One for our Wild Readers!

article written by Caitlin Coombs, Berkshire Biodiversity Officer

‘The New Wild: Why invasive species will be nature's salvation’ (Fred Pearce)

Why do we, as humans, have an innate dislike of non-native species? Where does this stem from? Is it rational? Is it necessary? Should we be demonising foreign species, or welcoming them?

I was given this book as a ‘leaving present’ after my year-long placement with Sheffield and Rotherham Wildlife Trust (along with two bottles of wine, a waterproof bag cover and ‘Wilding’ by Isabella Tree- which I also highly recommend!).

Working on different nature reserves in urban and rural settings on a daily basis, I was surrounded by a huge variety of wildlife, some of which was accepted as ‘native’, and some of which was deemed ‘foreign’, ‘invasive’ and ‘bad’. Conservation tasks often including felling non-native trees, clearing Rhododendron scrub, and countless days during the summer of Himalayan Balsam bashing.

This led me to ask myself some basic questions. What is ‘native’? How long does a species have to be present to be accepted as resident? How far must a species travel to be labelled as ‘foreign’? Are non-native species always bad? Are they really ‘evil interlopers’ spoiling pristine ‘natural’ ecosystems? What is ‘natural’?

In his book ‘The New Wild’, veteran environmental journalist Fred Pearce explores these questions and so much more.
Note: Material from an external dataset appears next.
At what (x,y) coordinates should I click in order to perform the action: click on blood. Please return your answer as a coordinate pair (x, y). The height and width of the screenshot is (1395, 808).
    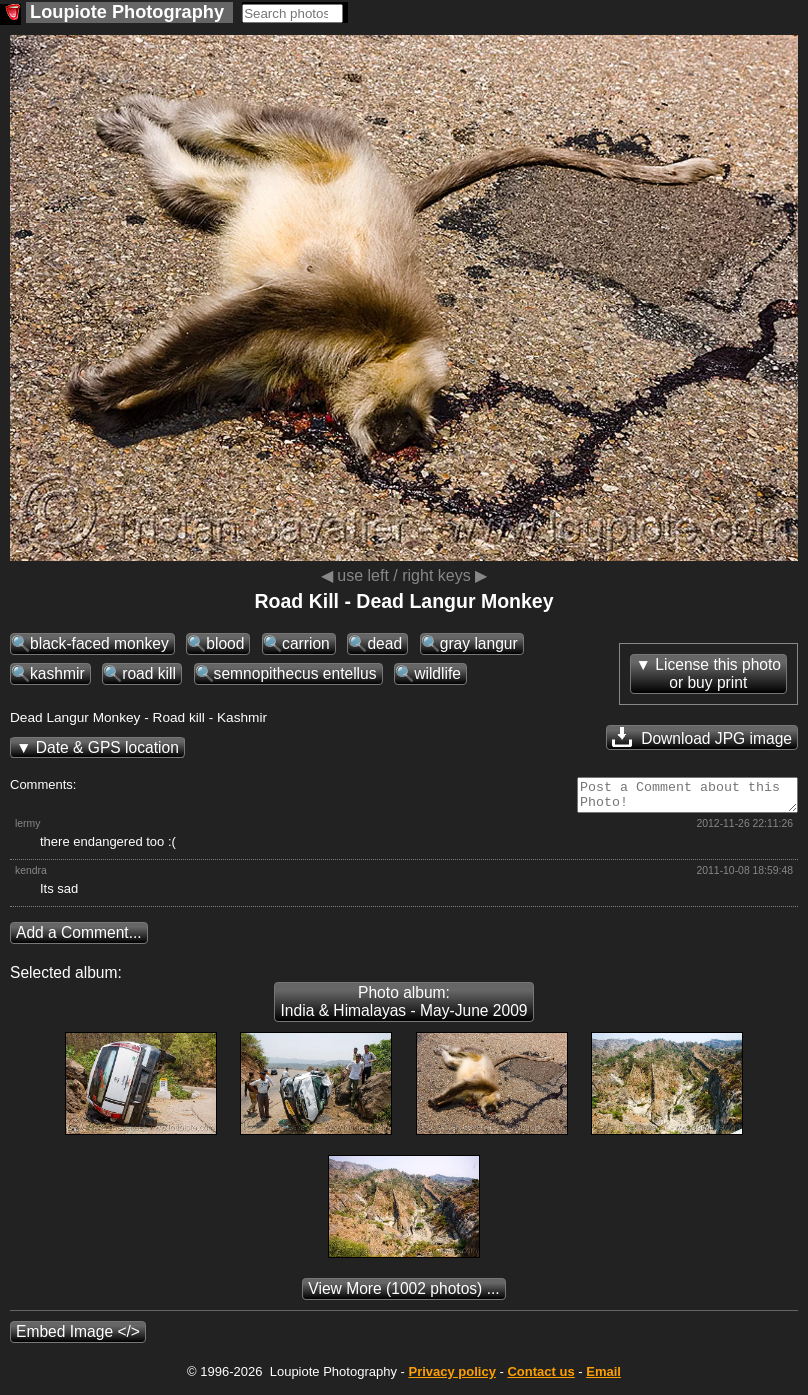     Looking at the image, I should click on (225, 643).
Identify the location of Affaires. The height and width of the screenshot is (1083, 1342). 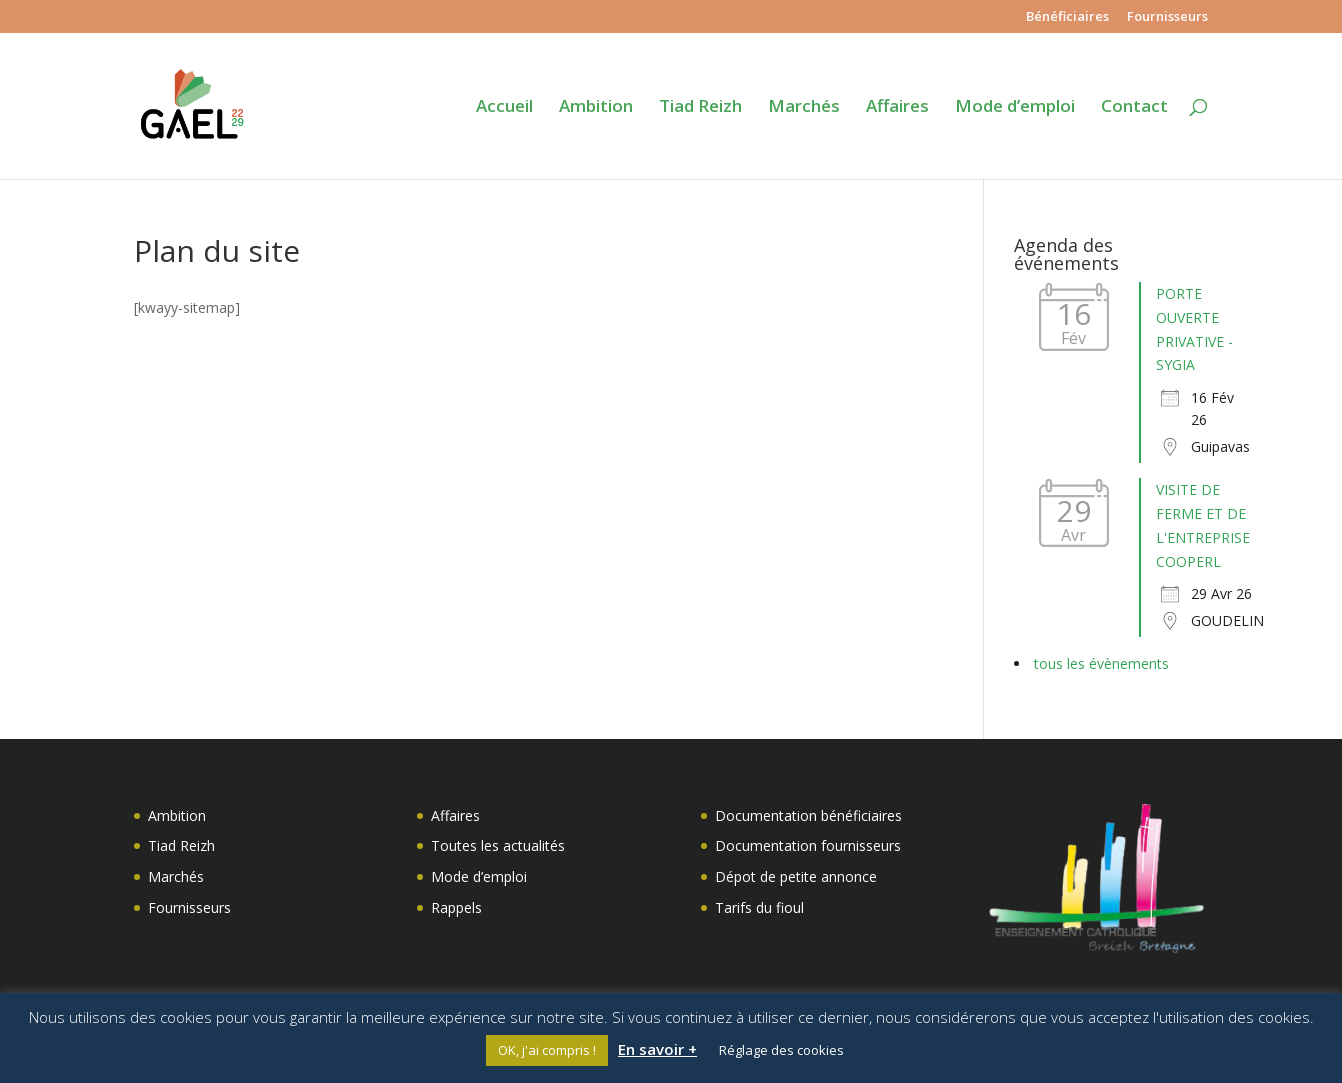 (897, 108).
He gives examples of where invasive species have caused havoc (the Cane Toad being my personal favourite), but also examples of where they have colonised without too many issues (for example, the Little Owl), or even in some remarkable cases- have created healthy ecosystems and enhanced biodiversity (I’m not giving any examples here- you’ll have to read it to find out)!

He discusses the history and logic of invasive species biology, who pioneered it, and the role played by revolutionary scientists such as E.O Wilson and Daniel Simberloff in influencing today’s approaches. Traditional ecological theories such as ‘climax ecosystems’, ‘succession’ and ‘co-evolution’ may have more connection with current invasive species ideologies than one would have originally assumed. On the flip-side, Pearce then presents modern research and new theories on species interactions, such as ‘chance encounters’ and ‘ecological fitting’ which argue for more random, fluid, adaptive ecosystems. These new ecologists believe we should celebrate, and not resist, the dynamism of alien species and the novel ecosystems they create.

He examines this scientific backlash and challenges misplaced notions about alien species, in what he defines as ‘green xenophobia’. He suggests where this stems from and deliberates why the orthodoxy seems to be to treat foreign species as intrinsically dangerous.

In this journey, Pearce questions what conservation should really be about. He challenges whether tireless, expensive, and often unsuccessful eradication schemes of invasive species are necessary, and suggests an original, modern, alternative approach for this ongoing conundrum which, for decades, has divided opinion amongst ecologists, conservationists, re-wilders and invasive species biologists.

Truly a fascinating read and a real eye-opener. Pearce offers a new perspective on the invasive species debate, and challenges views which we have blindly accepted for decades. Maybe we should be welcoming alien species as nature’s revival and salvation. In an era of climate change and widespread ecological damage, maybe we need to forget the past, accept that nature is ever-changing, and embrace the New Wild.